Legal Services of Greater Miami and the Florida Justice Institute are representing the plaintiffs, who are all indigent, disabled and elderly, according to the complaint.
The 86-year-old Flores is having trouble paying her rent of $665 a month. She says she earns a monthly income of about $650.
She often gets help from her children or cleans houses with a friend to make ends meet, she said. The rental subsidy would pay a large portion — at least 60 percent — of her rent, Flores said.
“I can hardly pay my rent and that man wanted a three-year salary deal?” Flores said in Spanish. “Some people are so greedy.”
Flores hopes the new administration will review her case and agree to settle the lawsuit by granting her assistance.
Jeffrey Hearne, a senior housing attorney with Legal Services, also hopes the new leadership will be more inclined to resolve disputes.
“We are hopeful that the new executive director will be responsive to the needs of the residents of the Hialeah Housing Authority’s programs,” he said. “All we want is that they follow the law, and if the new director is responsive, that will happen.”

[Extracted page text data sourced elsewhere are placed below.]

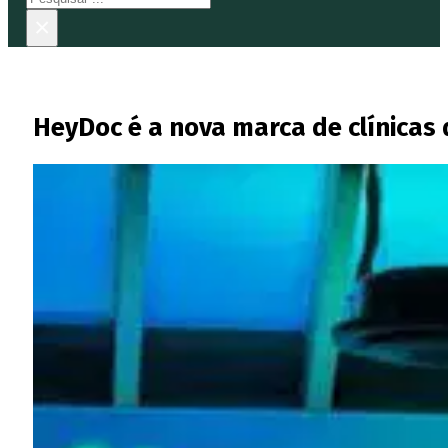
×
HeyDoc é a nova marca de clínicas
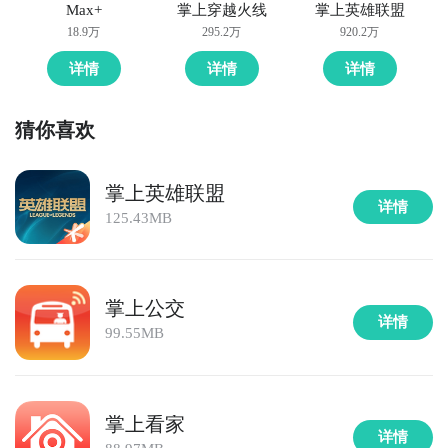
Max+
掌上穿越火线
掌上英雄联盟
18.9万
295.2万
920.2万
详情
详情
详情
猜你喜欢
掌上英雄联盟
详情
125.43MB
掌上公交
详情
99.55MB
掌上看家
详情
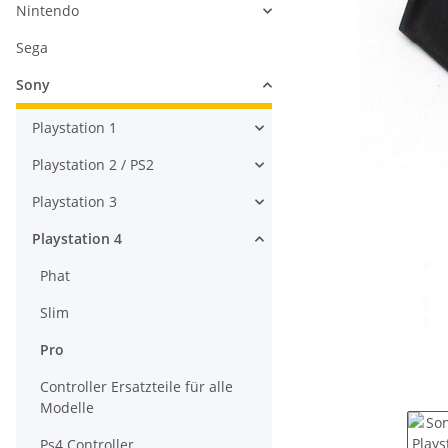
Nintendo
Sega
Sony
Playstation 1
Playstation 2 / PS2
Playstation 3
Playstation 4
Phat
Slim
Pro
Controller Ersatzteile für alle
Modelle
Ps4 Controller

Hearne’s office also represents clients of the Miami-Dade Public Housing Agency, one of the largest of its kind in the nation. He said Legal Services receives more complaints about the Hialeah Housing Authority — which is allocated nearly 3,500 vouchers — than over the Miami-Dade agency, which has a program of nearly 15,000 vouchers.
“In proportion, we saw a larger number of complaints from Hialeah than we should have,” he said.
Many of the complaints came from applicants who were denied Section 8 vouchers for failing to provide documents “that were not necessary to determine their eligibility for housing,” Hearne said.
ON APPEAL
Many of the agency’s complaints were rooted in the appeals process Morales had implemented, according to Ponce and Robaina.
Ponce said he plans to push for a new appeals procedure. He favors an independent board or other entity to review the agency’s application denials. He would like to have members of the Miami-Dade Pulbic Housing Agency and the Hialeah authority swap their appeals for review.
“That way, an independent entity will have no fear that if they overturn [a case] the executive director will be able to fire, or another department [within the housing agency], will be able to fire them because they are overturning files,” he said.
Kenneth Goodman, co-director of the University of Miami’s ethics programs, said credibility requires an independent process.
“You want any sort of appeal entity to be independent and not accountable to the people who made the decision in the first place,” said Goodman, who is not involved with the housing agency.
Setting up a review board costs money, and some government agencies may not be able to afford that expense, Goodman said.
The Hialeah Housing Authority uses taxpayer dollars to defend itself against federal lawsuits that might have been prevented had a different appeals process been in place.
“We are penny-wise and pound-foolish,” Goodman said. ”We’ll spend a dollar and a half to save a dollar as long as we don’t have to pay the dollar in taxes.”